Tommy Gamble
- Born: 21 November 1908 Scarborough, North Yorkshire, England
- Died: October 1981 (aged 72) York, England
- Nationality: British (English)

Career history
- 1929, 1931: Leeds
- 1930: Wombwell
- 1932: West Ham Hammers
- 1932–1933: Sheffield
- 1934: Lea Bridge Saints
- 1934: Birmingham Bulldogs

Individual honours
- 1929: Dirt Track League

= Tommy Gamble =

British motorcycle speedway rider

Thomas Gamble (21 November 1908 – October 1981) was an international motorcycle speedway rider from England. He earned one international cap for the England national speedway team.

== Biography==
Gamble, born in Scarborough rode in the pioneer years of British speedway beginning his British leagues career riding for Leeds during the 1929 Speedway English Dirt Track League. His first season ended with success as he was part of the Leeds team that won the league title that year.

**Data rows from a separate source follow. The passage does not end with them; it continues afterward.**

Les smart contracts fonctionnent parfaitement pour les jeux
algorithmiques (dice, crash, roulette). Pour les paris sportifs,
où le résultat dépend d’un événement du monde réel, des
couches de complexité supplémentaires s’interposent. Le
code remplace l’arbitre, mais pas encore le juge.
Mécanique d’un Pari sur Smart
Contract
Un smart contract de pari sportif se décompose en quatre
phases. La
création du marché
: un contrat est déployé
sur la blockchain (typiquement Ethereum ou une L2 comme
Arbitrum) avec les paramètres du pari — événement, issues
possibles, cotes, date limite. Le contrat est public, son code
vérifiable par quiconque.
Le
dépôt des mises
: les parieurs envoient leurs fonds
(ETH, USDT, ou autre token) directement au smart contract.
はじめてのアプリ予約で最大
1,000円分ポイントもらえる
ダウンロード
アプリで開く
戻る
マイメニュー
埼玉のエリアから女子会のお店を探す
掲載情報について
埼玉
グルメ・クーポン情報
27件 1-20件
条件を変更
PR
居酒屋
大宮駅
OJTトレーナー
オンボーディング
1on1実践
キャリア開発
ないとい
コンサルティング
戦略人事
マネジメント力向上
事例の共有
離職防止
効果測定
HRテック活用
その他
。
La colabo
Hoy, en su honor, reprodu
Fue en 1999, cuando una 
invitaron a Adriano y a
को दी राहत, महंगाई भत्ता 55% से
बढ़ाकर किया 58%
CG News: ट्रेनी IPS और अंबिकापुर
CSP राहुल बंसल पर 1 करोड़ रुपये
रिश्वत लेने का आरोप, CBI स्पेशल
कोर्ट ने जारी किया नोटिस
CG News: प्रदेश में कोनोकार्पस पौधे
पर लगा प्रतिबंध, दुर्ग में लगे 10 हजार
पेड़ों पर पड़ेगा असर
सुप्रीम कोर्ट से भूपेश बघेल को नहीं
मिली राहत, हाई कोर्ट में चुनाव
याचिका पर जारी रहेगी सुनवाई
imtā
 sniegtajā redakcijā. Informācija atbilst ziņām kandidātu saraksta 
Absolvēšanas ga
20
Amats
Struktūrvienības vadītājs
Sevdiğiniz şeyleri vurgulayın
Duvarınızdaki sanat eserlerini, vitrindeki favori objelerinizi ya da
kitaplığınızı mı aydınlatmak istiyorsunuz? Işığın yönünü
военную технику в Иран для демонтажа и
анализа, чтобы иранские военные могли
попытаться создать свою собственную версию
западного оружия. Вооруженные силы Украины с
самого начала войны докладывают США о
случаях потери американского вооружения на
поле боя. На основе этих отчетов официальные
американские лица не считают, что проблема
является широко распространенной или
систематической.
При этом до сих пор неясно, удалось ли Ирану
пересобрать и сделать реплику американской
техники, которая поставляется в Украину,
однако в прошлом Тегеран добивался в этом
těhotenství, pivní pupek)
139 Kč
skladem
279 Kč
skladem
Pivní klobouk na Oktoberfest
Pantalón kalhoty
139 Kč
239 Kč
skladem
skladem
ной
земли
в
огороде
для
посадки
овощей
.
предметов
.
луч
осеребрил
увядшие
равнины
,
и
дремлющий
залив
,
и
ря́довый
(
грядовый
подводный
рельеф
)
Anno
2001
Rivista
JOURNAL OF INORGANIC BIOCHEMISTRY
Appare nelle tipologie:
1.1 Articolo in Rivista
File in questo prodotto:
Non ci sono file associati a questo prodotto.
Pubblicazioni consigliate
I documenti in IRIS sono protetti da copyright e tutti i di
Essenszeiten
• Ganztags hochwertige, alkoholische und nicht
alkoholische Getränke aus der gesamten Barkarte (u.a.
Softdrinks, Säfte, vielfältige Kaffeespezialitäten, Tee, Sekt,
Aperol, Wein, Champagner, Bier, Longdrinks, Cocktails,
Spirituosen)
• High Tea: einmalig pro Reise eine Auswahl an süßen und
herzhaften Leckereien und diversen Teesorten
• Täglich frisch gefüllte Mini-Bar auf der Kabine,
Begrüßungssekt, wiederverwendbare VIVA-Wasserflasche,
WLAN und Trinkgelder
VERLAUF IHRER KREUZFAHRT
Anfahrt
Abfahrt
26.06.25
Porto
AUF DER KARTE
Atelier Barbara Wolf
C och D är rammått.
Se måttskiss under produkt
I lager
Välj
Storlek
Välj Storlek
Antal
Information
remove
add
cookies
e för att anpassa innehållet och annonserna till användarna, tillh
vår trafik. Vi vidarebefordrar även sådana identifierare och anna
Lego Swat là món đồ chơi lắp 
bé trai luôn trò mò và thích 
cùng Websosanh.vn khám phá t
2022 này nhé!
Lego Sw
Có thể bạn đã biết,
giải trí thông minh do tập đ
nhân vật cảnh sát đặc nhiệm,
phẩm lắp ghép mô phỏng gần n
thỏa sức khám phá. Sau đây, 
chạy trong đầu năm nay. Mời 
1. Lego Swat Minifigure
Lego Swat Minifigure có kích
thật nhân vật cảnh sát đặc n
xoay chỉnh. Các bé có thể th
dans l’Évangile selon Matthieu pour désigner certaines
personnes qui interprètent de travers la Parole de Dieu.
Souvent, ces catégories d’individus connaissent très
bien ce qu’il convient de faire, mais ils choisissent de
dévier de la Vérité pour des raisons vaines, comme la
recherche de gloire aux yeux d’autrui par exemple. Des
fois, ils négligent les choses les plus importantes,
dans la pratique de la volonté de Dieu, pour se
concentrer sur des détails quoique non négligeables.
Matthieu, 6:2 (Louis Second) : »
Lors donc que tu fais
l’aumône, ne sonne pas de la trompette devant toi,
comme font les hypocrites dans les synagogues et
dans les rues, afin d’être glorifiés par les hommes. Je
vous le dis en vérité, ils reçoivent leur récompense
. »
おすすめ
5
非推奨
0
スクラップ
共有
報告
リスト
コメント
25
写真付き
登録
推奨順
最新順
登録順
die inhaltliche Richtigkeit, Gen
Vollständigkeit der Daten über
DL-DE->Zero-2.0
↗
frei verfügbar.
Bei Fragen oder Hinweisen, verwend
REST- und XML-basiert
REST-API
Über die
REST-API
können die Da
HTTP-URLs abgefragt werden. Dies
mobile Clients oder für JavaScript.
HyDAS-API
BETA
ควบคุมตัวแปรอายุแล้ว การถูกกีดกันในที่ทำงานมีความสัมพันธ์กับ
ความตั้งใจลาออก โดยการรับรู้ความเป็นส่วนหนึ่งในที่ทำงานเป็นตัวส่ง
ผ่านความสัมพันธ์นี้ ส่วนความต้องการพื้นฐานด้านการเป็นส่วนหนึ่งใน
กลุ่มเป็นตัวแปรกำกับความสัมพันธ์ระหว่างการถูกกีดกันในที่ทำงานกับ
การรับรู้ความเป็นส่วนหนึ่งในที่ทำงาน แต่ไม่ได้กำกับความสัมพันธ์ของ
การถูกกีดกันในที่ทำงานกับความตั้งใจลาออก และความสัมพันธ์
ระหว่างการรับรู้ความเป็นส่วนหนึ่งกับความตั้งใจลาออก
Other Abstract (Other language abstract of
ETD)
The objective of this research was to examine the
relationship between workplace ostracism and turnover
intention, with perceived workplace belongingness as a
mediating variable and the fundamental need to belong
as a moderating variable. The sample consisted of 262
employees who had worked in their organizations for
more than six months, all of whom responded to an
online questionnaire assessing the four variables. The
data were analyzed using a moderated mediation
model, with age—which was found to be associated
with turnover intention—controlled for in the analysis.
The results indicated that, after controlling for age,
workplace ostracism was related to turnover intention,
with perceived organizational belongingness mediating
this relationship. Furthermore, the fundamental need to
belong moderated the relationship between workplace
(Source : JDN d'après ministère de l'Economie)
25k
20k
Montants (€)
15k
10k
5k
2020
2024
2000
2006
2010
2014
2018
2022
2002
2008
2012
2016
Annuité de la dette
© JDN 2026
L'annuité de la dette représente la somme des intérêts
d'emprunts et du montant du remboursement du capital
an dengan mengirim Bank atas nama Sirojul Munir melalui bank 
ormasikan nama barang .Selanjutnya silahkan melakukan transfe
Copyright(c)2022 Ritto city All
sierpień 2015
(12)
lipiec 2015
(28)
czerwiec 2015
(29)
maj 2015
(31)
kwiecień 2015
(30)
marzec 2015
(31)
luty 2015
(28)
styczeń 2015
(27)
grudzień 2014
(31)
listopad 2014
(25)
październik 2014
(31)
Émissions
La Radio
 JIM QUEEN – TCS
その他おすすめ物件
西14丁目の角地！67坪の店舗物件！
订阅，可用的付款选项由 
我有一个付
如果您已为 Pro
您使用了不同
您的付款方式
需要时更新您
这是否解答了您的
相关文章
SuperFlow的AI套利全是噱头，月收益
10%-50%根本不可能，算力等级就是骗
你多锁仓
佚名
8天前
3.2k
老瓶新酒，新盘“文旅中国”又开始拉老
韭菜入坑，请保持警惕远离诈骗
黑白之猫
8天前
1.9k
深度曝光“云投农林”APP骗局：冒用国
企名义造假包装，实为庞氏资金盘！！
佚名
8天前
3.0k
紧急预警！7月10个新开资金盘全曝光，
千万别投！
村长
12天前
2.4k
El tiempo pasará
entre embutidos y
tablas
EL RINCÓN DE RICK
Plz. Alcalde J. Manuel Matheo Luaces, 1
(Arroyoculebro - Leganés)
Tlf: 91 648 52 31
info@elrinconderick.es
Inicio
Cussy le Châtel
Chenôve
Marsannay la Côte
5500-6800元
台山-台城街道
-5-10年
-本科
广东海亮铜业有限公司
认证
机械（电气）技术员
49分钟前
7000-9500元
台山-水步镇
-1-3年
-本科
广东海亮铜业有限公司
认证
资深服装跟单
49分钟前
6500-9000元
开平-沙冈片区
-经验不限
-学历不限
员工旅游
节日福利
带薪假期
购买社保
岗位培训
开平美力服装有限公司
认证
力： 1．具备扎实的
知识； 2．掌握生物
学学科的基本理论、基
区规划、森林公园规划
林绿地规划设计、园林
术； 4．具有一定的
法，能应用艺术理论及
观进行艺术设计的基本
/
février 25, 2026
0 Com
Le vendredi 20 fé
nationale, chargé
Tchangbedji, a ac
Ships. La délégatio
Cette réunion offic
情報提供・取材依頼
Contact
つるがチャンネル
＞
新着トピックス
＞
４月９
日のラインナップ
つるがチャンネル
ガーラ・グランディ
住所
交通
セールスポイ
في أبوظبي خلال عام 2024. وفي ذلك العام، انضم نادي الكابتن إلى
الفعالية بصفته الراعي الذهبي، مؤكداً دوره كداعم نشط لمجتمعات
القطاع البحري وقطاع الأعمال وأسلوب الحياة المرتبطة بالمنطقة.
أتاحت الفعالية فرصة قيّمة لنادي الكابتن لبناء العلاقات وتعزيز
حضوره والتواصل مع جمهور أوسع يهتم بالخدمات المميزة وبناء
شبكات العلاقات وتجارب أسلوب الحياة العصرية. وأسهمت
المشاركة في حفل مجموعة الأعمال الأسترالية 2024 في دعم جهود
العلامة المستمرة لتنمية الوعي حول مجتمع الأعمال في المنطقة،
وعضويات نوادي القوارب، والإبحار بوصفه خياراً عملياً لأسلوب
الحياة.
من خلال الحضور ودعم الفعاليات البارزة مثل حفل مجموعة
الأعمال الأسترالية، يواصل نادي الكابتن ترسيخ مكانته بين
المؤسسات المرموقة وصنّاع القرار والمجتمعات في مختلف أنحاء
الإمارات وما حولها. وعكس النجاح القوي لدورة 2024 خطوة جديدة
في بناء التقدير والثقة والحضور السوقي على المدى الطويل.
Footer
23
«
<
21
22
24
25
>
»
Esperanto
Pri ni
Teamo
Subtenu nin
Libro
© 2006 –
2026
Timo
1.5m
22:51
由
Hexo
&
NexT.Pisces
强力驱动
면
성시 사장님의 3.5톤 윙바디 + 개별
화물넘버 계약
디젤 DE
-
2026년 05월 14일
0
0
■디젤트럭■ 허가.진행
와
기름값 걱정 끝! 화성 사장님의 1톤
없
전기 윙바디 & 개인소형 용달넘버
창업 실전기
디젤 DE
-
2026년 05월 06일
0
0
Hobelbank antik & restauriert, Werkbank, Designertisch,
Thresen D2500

In 1929, Gamble also won individual events called the Collacula and Alexandra Cups and Golden Helmet twice. However, Leeds dropped out of the league for 1930, forcing Gamble to find a new team and he signed for Wombwell for the 1930 Speedway Northern League. Following a poor season with Wombwell from a team perspective (because he was named their most improved rider) he returned to Leeds when Wombwell dropped out of the league in 1931.

Leeds chose not to compete following the introduction of the new 1932 Speedway National League, so Gamble was once again without a team. He was added to the West Ham Hammers squad but only rode a handful of matches during the season before returning north to join Sheffield. The following season with Sheffield, he was called up by England to represent them in a test match against Australia.

Once again, Gamble was forced to follow a nomadic existence in 1934, when Sheffield dropped out of the league. He rode for Lea Bridge Saints before they became the Walthamstow Wolves and then finally for Birmingham Bulldogs.